One of my earliest childhood memories is going downtown with my grandmother in the early sixties, a time when ladies still got dressed-up to go to town, little girls wore white gloves and everybody took the bus. Grandma had an appointment with Miss Toomy, her regular saleslady at Gidding-Jenny’s Department Store on Fourth St. and afterwards she took me to lunch on Pogue’s Ice Cream Bridge where she let me order a Coke with my grilled cheese.
How much has changed in the course of one short life. My grandmother died in the late Eighties, soon to be followed by Gidding’s, Pogue’s, and many of the ideas about how and where we buy what we need. The Miss Toomys of the world no longer exist. Going shopping downtown was permanently and forever disrupted by the development of the highway system, our shift to the suburbs and multiple cars in the driveway of every American dream.
Nothing lasts forever – and so the pendulum swings back, slowly at first and then faster as it gathers momentum. Gas prices increased and the internet happened – that information super-highway that has already in its first decade permanently and forever changed everything in its wake, like the bomb in Hiroshima. Cities are popular again with young professionals and as every generation has to find something to rebel against, they have rejected their parent’s automobile-based lifestyles in favor of walking, biking and public transportation again.
How do you plan a city when they never stand still?
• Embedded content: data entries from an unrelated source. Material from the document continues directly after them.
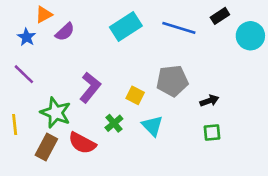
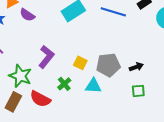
purple semicircle: (65, 32) -> (27, 15), turned 77
gray pentagon: (172, 81) -> (108, 65), moved
cyan triangle: (152, 126) -> (93, 86), turned -42

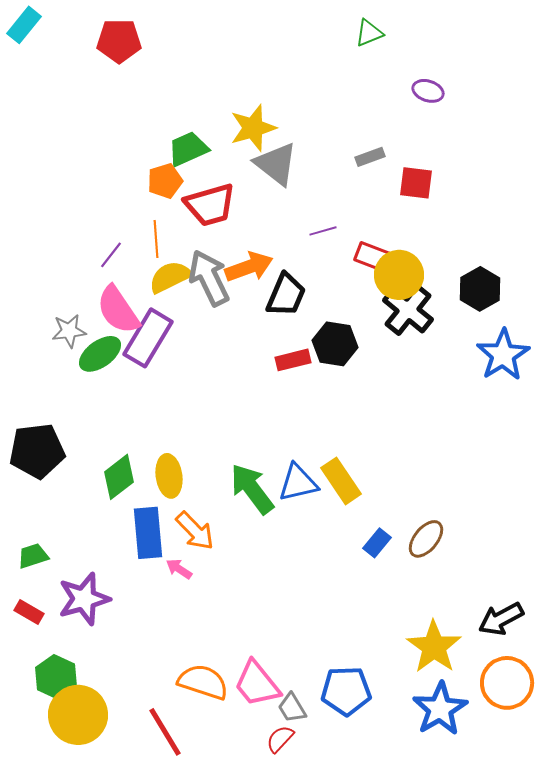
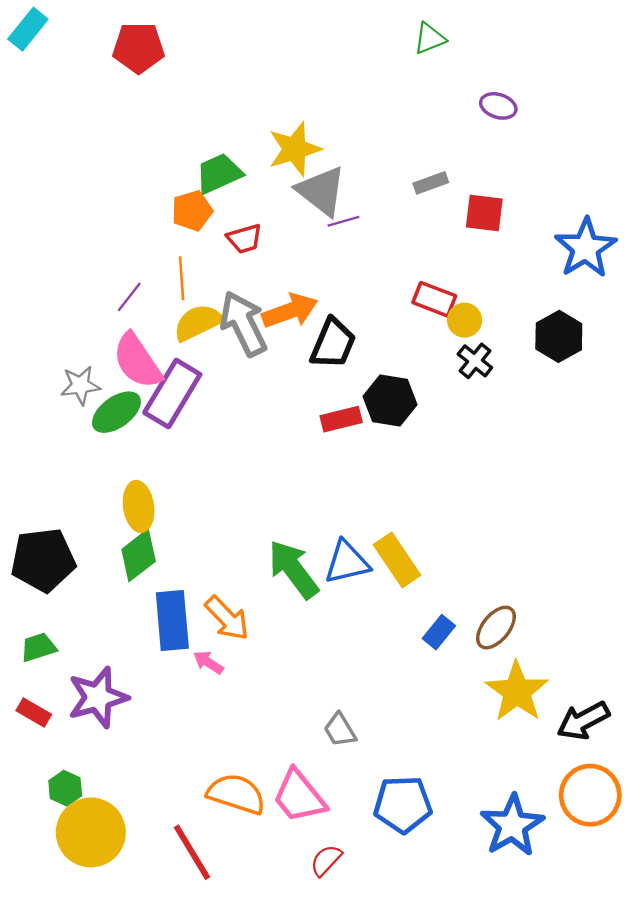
red trapezoid: (210, 205) -> (244, 239), size x0.6
purple line: (323, 231) -> (343, 221), moved
yellow circle: (399, 275) -> (465, 320), size x0.6
black cross: (408, 310) -> (475, 361), size x0.6
blue star: (503, 355) -> (586, 248), moved
black pentagon: (37, 451) -> (43, 560), moved
yellow ellipse: (169, 476) -> (139, 506), moved
yellow star: (434, 647) -> (517, 692), moved
green hexagon: (56, 677) -> (65, 788), size x0.7
gray trapezoid: (292, 708) -> (340, 730), moved

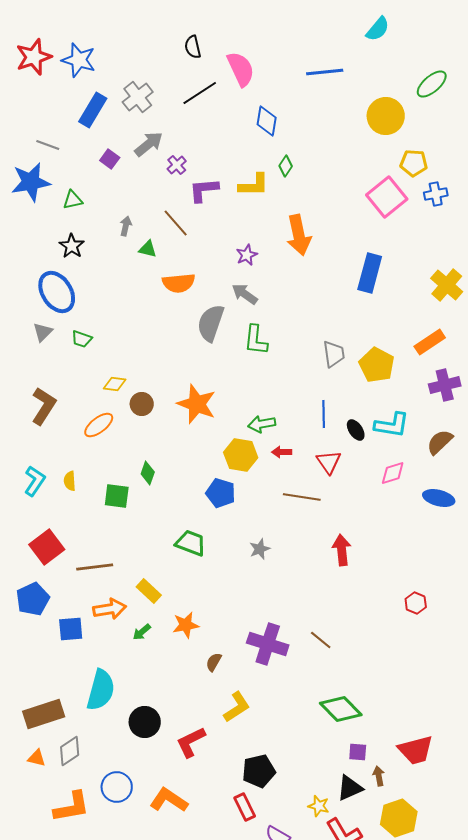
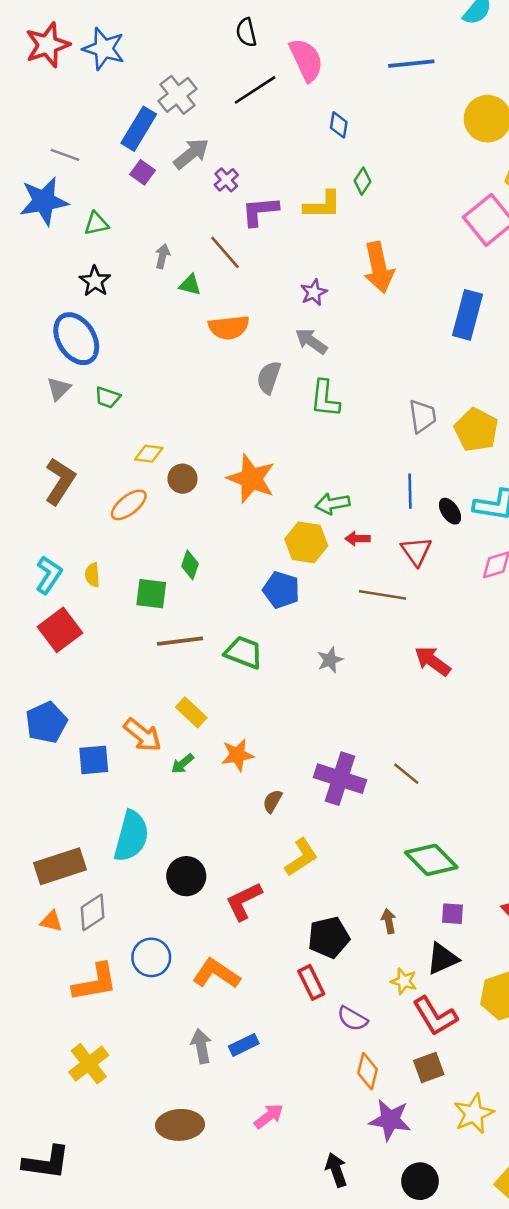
blue rectangle: (93, 110) -> (139, 129), moved
blue diamond: (267, 121) -> (339, 125), size x0.7
gray semicircle: (211, 323) -> (269, 377), size x0.7
red square: (47, 547) -> (60, 630), moved
red arrow: (342, 550) -> (432, 661), turned -48
brown line: (95, 567) -> (180, 641), moved
orange arrow: (110, 609) -> (142, 735), turned 48
brown arrow: (379, 776) -> (389, 921), moved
Where does a community invest its hard-earned resources so that we will continue to generate positives returns – not just economic returns – but the kinds of returns that really enrich lives and make more people want to live here – decisions that should outlast not just one generation (I’m writing this from Italy, the window over my desk looking out at a fifteenth century church) – but many, many generations to come.
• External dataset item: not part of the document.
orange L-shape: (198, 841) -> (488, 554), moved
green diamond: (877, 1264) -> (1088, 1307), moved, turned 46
What concerns me when I think about urban development these days is that the vast majority of our new buildings seem to be constructed for planned obsolescence, you know – unimaginative, utilitarian structures that go up on-time and under-budget, very efficient kind of stuff designed to pass quickly through the committee approval process. “Mixed-use,” “pedestrian promenades,” “street level retail space,” and a lot of emphasis on the number of parking spaces in the publicly subsidized garages, those seem to be some of the significant catch phrases of late. But does anybody really want to spend time in those spaces unless they have to? Are these just features the architect tacks onto an office tower to hit the hot spots in the most recent city plan?
Maybe the scariest thing about changes in development is where the incentives lie for the developers. When John Emory built the Carew Tower in 1930, he did so planning to own it for the rest of his life, so he built it with a pride that is reflected in the materials, the details, the art.
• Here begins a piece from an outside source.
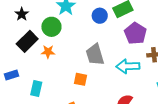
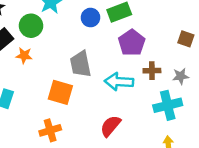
orange square: (80, 79) -> (60, 92), size x1.5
Emery had approached the bank to underwrite financing, but the bank did not share his vision and declined the loan. In spite of the advice of his financial consultants, Emery sold all of his stocks and securities just before the Crash. Had he left his money tied up in the market, he would have lost everything. But instead, the project continued as planned and became one of the city’s largest employers.
On the other hand when Eagle Realty, a subsidiary of Western & Southern, built the 41 story Queen City Square (now called Great American Tower) – they never owned the building, not for one second. They purchased the bonds issued by the Port Authority to finance the building as an investment for their insurance company, made their big money on the development fees and and have the master lease on the property (management fees). The public owns the 1,000,000 sf Class A office structure and we’re the ones who have to figure out what to do with it if big corporations cease to dominate the economic landscape after the master lease to W&S expires. But why worry? Less than two years after completion, Western & Southern has already listed part of the property on the market hoping to attract some big institutional investor to our mid-tiered market. Besides, the building will be fully paid-off from the 30-year property-tax abatement (Yes! 30 YEARS!) that pays down the bonds even if we do get stuck with a white elephant.
Nothing lasts forever and nobody ever guesses right about the future a hundred percent of the time. But before we invest any more time, money and energy in private-profit real estate developments, maybe we should sit down together as a community and have a long, thoughtful discussion about what we want our future to look like. After all, we’re the ones who are paying for it.